Given that, let's see how we can generate the Nth row of Pascal's triangle
Let's start
- Memory: empty
- Cursor: first cell
- Input: a decimal number N (greater than 0)
Process
- Read a decimal number
- Init line 0 : just 1
- While counter is not null
- Decrease counter
- Generate next line
- Go to row last cell (e.g. mem : A B C D 0 0 0
- Move it to the next 2 cells (e.g. mem : A B C 0 D D)
- Go to previous cell and loop
- mem : A B 0 C C+D D
- then A 0 B B+C C+D D
- and finally 0 A A+B B+C C+D D
- Move all values back on the left
- Print last line, comma separated. Line is symetric : can be print from right to left as well
- Print '1' and ignore first value (it's always 1)
- While there is an item
- Print comma
- Move / Print item
- Go left
- Loop
Code
>,[>++++++[-<-------->]>+++++++++[- read an integer
<<<[->+>+<<]>>[-<<+>>]>]<<[-<+>],] ** part 2 **
>+ Initialize first row
<<[ while counter is not null
- decrease counter
>>[>]< go to last cell
[[->+>+<<]<] while there is a cell: move to the next 2 ones on the left and repeat
>>[[-<+>]>] Move whole array to the left
<<[<]< back to counter
] loop
>+++++++[-<+++++++>]<.----- print 49 (='1') and change into comma (44)
>>[>]<-< go to last cell (1) then reset; then go to previous cell
[ for each cell in the row
[<]<.>>[>]< print comma (first memory cell) then go back to the current cell
[->+<]> move to the right (at least one 0 needed to print a decimal value)
[>>>>++++++++++<<<<[->+>>+>-[<-]<[- Print decimal value
>>+<<<<[->>>+<<<]>]<<]>+[-<+>]>>>[- ** part 2 **
]>[-<<<<+>>>>]<<<<]<[>++++++[<+++++ ** part 3 **
+++>-]<-.[-]<] ** part 4 **
<]
Minified version
>,[>++++++[-<-------->]>+++++++++[-<<<[->
+>+<<]>>[-<<+>>]>]<<[-<+>],]>+<<[->>[>]<[
[->+>+<<]<]>>[[-<+>]>]<<[<]<]>+++++++[-<+
++++++>]<.----->>[>]<-<[[<]<.>>[>]<[->+<]
>[>>>>++++++++++<<<<[->+>>+>-[<-]<[->>+<<
<<[->>>+<<<]>]<<]>+[-<+>]>>>[-]>[-<<<<+>>
>>]<<<<]<[>++++++[<++++++++>-]<-.[-]<]<]
Final state
- Memory: 44, 0, 0, 0
- Cursor: on second cell
- Input: read (empty)
- Output: Nth row from Pascal's triangle (modulo 256)
Note: because of the nature of the algorithm, if a cell equals 0 on a row it will break the loop.
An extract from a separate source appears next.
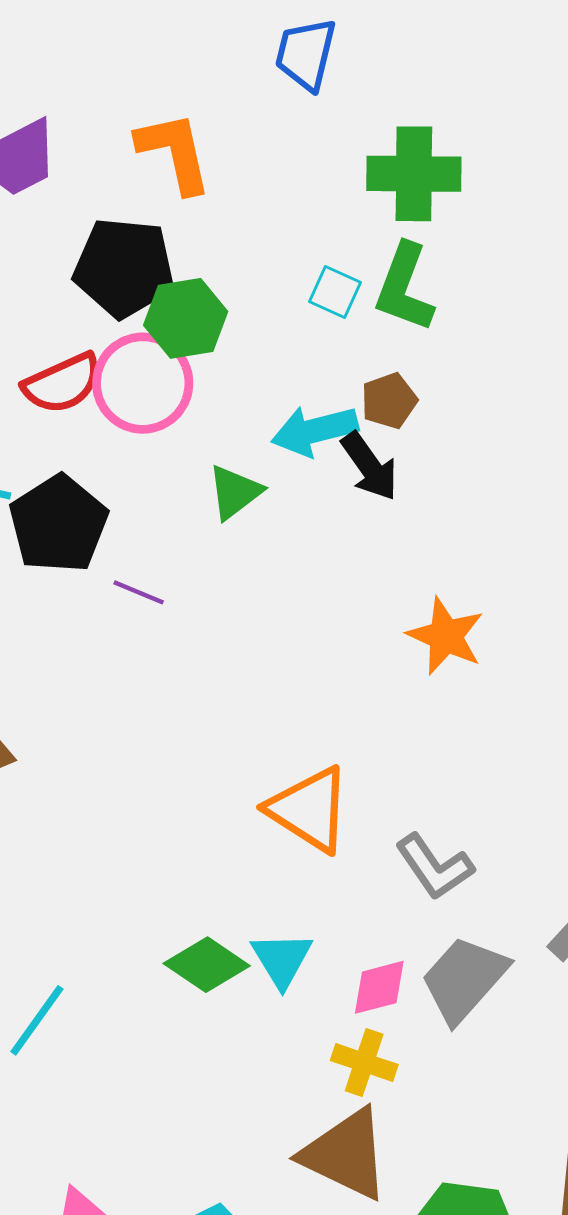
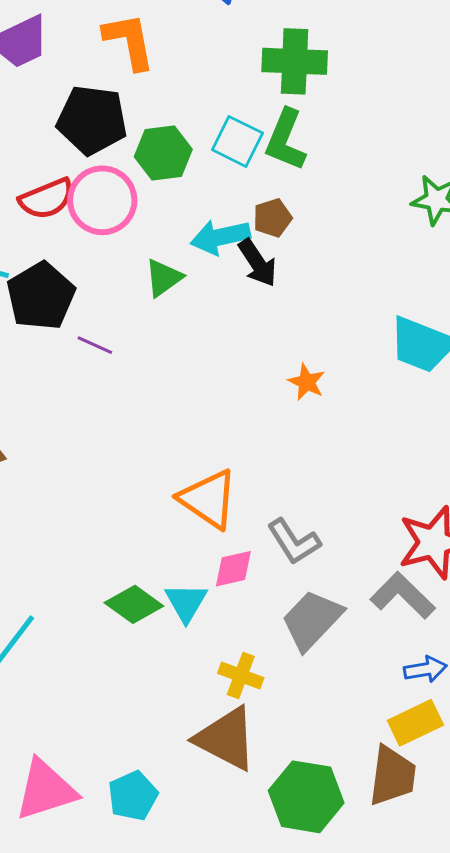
cyan square: (335, 292) -> (237, 141), size x1.4
green hexagon: (186, 318) -> (163, 153), moved
orange star: (446, 636) -> (307, 382), size x0.7
pink diamond: (379, 987) -> (233, 569), moved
And modulo 256, a cell can actually be null.
However, the first cell that will be a multiple of 256 in standard Pascal's triangle appears on row 256, and the counter itself, from user input, cannot be more than 255.
In other words: this algorithm is valid as long as we rely on a counter. Having an infinite loop to generate more than 255 rows will fail. We can of course introduce 2-cell-long arrays but it's not really important here.